Programs: There exist more Windows specific programs than Mac based programs. It's a fact. But Macs do have several options for running Windows only apps if needed. For the most part, all the common apps that home users use, web browsing, email, word processing, etc, the Macs are just as suitable .

Learning curve: If there is one argument that drives me nuts, its this one. Sure there are differences, but for the most part they are quite trivial and easily picked up. I'm pretty sure most users will figure it out that there is only one menu bar and the options they need are in there. A CD icon on the desktop, what could that mean? Sure moving it to trash to eject is different, but hardly earth shattering to learn. The hardest part I think any Windows user will have is no Start Menu. (Himmelbar to the rescue) 
In application is pretty much the same as Windows, just a cleaner GUI IMHO.
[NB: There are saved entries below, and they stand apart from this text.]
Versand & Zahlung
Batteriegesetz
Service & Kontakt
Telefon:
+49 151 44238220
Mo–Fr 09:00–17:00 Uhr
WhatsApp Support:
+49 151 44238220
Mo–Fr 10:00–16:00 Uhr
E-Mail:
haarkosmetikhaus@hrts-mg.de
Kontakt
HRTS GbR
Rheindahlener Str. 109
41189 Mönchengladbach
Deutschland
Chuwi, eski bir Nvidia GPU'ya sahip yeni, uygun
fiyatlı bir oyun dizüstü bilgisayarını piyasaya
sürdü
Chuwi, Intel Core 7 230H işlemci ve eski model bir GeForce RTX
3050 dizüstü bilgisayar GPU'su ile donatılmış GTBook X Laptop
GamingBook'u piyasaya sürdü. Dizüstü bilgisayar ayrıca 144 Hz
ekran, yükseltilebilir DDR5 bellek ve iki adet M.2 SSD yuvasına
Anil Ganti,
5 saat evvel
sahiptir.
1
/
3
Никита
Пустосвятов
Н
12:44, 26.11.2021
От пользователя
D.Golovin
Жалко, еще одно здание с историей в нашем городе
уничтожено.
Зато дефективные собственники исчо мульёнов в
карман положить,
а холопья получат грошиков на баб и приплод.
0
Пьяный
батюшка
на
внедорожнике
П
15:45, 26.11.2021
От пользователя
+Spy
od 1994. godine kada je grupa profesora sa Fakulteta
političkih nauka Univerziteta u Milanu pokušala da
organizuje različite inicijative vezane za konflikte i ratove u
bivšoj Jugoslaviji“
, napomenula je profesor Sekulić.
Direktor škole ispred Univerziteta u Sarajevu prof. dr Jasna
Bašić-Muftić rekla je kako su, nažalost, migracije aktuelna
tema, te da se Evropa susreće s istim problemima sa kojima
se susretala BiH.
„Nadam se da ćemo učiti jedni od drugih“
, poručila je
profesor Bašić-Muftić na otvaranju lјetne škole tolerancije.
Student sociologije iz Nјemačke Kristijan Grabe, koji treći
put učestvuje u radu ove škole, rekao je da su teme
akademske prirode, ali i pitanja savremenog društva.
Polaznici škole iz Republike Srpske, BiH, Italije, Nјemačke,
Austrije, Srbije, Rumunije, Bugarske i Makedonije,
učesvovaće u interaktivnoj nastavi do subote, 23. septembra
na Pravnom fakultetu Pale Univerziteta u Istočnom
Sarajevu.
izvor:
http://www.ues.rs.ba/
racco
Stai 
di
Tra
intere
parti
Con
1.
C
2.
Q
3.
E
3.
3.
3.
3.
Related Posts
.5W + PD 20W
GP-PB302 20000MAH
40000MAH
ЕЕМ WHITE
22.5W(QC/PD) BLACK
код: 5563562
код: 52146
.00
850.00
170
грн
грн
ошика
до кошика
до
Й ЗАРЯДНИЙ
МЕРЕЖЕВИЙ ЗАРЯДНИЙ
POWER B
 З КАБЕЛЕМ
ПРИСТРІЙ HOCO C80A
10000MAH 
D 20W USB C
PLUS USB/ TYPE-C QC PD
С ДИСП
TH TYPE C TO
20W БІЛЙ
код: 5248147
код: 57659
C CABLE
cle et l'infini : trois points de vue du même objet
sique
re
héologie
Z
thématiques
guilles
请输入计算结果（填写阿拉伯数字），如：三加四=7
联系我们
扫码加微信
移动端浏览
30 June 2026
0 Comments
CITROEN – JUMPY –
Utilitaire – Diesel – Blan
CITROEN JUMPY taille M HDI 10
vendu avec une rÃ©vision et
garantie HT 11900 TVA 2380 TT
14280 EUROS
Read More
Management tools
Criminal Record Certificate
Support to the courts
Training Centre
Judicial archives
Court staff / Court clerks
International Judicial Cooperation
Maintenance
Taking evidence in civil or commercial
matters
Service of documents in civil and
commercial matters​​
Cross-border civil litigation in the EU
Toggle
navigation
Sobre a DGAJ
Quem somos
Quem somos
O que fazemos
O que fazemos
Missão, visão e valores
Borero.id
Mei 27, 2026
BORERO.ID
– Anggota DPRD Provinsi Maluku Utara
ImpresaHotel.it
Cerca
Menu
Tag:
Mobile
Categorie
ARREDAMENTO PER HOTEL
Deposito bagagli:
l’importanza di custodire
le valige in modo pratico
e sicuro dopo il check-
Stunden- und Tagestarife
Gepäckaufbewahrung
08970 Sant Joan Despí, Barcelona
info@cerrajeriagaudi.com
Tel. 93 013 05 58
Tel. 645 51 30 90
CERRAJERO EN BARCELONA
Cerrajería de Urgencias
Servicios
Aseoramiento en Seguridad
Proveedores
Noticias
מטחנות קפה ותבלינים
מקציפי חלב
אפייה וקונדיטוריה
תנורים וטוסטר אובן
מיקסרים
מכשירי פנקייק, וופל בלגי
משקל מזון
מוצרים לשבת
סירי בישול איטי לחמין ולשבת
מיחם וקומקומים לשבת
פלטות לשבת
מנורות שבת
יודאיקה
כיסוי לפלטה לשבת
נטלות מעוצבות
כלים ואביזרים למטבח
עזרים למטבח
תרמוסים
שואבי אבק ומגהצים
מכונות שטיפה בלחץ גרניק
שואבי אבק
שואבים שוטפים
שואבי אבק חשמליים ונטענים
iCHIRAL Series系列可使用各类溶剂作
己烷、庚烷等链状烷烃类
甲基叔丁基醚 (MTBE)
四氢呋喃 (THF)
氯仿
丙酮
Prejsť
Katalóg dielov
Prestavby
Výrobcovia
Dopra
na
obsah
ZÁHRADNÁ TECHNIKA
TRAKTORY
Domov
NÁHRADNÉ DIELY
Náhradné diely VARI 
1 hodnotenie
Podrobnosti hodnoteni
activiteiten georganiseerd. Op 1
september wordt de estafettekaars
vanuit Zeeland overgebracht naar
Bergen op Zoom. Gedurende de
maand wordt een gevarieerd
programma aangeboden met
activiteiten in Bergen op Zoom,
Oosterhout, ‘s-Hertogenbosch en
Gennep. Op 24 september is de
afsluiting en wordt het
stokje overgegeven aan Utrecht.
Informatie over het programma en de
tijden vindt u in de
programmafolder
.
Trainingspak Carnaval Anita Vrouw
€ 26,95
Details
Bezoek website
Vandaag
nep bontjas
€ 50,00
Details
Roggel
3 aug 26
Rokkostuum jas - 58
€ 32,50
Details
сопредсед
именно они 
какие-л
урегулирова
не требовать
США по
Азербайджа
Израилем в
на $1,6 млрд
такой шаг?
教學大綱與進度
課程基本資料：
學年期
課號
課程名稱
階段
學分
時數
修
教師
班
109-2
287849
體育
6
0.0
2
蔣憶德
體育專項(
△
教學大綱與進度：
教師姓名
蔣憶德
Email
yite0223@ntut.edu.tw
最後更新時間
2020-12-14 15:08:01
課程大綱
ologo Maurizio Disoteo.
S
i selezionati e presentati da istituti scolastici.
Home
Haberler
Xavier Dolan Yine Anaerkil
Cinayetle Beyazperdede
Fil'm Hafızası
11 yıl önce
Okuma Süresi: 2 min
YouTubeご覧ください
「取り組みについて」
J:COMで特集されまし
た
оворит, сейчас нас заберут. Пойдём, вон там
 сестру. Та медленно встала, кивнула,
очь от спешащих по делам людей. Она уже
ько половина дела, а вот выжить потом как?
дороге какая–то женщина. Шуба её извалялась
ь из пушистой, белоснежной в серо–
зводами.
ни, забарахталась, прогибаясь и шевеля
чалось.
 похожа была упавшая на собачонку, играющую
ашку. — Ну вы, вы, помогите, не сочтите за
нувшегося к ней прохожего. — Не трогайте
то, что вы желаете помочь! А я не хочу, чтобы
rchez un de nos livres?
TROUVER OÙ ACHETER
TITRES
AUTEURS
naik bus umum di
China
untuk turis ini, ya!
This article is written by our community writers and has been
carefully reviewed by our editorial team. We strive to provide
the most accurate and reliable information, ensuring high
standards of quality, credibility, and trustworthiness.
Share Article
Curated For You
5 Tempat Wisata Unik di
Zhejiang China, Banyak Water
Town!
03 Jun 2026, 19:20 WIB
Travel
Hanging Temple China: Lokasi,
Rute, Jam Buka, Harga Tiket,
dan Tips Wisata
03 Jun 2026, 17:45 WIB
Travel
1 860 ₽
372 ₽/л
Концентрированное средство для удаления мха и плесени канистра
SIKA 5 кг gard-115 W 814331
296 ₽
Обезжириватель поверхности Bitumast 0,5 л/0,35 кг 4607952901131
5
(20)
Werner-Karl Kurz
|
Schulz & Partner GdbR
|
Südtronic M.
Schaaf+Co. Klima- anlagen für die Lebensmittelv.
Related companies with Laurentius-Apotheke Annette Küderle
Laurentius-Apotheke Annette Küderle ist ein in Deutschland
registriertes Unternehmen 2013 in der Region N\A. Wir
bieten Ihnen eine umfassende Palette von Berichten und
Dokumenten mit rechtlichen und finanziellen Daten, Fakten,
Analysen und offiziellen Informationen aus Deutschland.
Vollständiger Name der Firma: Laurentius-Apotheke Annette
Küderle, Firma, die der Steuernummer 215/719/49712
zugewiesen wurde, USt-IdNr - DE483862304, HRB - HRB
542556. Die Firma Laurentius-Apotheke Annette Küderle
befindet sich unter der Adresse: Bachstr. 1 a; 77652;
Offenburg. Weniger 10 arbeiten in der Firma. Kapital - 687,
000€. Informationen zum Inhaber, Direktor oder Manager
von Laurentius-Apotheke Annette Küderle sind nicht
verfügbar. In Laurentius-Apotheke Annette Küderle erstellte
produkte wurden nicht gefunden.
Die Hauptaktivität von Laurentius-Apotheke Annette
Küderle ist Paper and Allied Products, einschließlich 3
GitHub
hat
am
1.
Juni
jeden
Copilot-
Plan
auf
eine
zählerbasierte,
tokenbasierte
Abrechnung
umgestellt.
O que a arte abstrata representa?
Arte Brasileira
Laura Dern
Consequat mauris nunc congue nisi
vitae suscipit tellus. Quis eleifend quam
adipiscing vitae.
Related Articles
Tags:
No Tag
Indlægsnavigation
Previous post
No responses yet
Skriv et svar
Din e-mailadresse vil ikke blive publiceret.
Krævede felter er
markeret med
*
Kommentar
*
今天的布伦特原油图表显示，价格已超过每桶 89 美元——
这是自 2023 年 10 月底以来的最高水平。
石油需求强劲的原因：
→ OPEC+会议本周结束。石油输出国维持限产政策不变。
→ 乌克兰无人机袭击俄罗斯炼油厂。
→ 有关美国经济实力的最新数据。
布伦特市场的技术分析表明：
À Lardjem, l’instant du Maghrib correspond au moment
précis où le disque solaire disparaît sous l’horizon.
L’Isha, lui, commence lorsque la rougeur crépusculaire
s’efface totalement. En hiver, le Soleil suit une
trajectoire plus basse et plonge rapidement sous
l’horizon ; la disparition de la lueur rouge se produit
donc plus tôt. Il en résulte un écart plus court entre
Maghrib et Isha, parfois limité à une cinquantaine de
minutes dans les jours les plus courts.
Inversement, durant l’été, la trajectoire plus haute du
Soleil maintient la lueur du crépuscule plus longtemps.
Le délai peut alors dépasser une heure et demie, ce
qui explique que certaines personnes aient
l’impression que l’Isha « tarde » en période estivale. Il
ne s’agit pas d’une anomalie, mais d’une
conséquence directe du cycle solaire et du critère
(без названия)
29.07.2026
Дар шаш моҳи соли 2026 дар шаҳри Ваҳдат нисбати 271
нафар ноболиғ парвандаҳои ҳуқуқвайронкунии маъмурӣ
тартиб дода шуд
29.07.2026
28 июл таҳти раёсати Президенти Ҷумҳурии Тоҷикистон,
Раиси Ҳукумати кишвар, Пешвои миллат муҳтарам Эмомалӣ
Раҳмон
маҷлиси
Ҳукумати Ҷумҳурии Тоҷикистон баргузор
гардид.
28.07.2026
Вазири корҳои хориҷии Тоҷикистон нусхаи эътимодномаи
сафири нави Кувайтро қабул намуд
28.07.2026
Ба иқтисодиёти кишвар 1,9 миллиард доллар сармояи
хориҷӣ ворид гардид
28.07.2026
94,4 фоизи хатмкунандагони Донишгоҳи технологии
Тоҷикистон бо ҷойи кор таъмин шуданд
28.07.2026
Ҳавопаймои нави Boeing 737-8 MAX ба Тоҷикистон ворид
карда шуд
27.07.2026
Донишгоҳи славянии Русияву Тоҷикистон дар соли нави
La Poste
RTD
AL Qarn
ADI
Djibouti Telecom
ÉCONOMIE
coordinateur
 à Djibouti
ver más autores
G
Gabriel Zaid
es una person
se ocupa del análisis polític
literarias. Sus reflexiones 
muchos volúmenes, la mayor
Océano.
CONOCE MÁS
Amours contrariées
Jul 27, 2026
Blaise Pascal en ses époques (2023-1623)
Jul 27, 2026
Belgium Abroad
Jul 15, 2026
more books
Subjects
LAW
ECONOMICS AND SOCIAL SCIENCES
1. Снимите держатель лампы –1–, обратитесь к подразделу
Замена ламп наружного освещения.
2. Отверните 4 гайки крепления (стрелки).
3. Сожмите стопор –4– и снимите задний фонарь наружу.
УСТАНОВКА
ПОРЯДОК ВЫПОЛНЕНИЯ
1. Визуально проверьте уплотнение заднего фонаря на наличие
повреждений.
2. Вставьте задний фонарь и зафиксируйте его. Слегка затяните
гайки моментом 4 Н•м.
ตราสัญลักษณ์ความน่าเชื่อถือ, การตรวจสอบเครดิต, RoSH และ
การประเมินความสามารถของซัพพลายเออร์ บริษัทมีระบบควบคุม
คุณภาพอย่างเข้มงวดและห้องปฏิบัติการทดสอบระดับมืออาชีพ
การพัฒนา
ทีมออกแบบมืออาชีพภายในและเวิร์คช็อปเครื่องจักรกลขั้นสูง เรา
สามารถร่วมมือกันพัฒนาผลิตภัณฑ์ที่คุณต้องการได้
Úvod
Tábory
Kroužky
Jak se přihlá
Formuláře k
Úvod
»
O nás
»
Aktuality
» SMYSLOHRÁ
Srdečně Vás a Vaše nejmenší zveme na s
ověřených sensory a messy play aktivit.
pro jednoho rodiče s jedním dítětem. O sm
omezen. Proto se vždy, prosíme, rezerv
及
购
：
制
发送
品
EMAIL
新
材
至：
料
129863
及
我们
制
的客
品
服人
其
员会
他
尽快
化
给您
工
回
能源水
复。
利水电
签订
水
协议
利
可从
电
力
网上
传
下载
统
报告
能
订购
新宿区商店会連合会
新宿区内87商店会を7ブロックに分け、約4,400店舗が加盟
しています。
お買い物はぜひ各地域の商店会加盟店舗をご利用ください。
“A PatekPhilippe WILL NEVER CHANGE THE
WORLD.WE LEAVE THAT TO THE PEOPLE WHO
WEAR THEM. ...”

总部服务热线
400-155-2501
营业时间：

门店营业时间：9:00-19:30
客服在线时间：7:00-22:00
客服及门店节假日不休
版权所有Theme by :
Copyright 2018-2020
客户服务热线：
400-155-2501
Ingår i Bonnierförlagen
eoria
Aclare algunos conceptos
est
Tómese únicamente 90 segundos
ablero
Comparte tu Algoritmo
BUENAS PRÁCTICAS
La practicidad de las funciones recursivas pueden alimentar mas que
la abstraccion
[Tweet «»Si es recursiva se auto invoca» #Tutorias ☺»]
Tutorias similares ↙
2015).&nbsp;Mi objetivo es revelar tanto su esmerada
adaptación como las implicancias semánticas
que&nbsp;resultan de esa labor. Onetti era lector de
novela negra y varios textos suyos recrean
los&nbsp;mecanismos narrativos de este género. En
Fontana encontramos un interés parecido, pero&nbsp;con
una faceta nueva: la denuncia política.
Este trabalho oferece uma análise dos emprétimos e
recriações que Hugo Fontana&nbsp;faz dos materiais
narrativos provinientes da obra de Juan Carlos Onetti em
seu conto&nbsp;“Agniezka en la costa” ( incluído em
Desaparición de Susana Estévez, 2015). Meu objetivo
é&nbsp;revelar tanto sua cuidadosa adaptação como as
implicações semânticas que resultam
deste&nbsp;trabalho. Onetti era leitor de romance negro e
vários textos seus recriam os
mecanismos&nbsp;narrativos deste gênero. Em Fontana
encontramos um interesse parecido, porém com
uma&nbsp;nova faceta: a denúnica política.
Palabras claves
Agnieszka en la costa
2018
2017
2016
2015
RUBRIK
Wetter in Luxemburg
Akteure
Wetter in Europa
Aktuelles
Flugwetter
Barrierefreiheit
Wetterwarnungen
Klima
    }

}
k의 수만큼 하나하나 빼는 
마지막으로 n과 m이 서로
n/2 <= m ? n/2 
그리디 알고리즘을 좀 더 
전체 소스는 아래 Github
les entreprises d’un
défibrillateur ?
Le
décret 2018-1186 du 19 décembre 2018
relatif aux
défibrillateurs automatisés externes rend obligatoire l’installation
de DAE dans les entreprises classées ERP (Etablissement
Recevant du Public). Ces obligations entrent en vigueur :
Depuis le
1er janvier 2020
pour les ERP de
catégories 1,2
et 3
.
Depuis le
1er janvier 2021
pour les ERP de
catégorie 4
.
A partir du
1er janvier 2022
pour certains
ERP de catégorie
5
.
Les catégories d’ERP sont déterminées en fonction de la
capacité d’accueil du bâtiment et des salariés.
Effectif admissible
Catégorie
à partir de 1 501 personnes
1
Interesting tidbit: My ISP came to upgrade my cable/Internet this week and the Internet didn't work after changing the modem. When we went to renew the IP address on the computer he freaked when he saw a Mac. To quote: "I hate Macs, I hate mac programs, I hate everything about them." Of course I guaranteed it wasn't the Mac, but he insisted on getting his Windows tablet from his van. Guess what, it didn't work either.
(Good thing I had already temporarily disconnected my router also, as he would have lost it. He did even mention when he saw it sitting there that "Our modems don't work well with routers." Are you kidding me? Like the modem knows whether it is a Mac, a Windows PC, or a router asking for an IP.)

I think the best arguments for Macs are:

1) Apple controls the hardware, so for the most part you know it will be supported. Not some obscure driver for brand XYZ peripheral.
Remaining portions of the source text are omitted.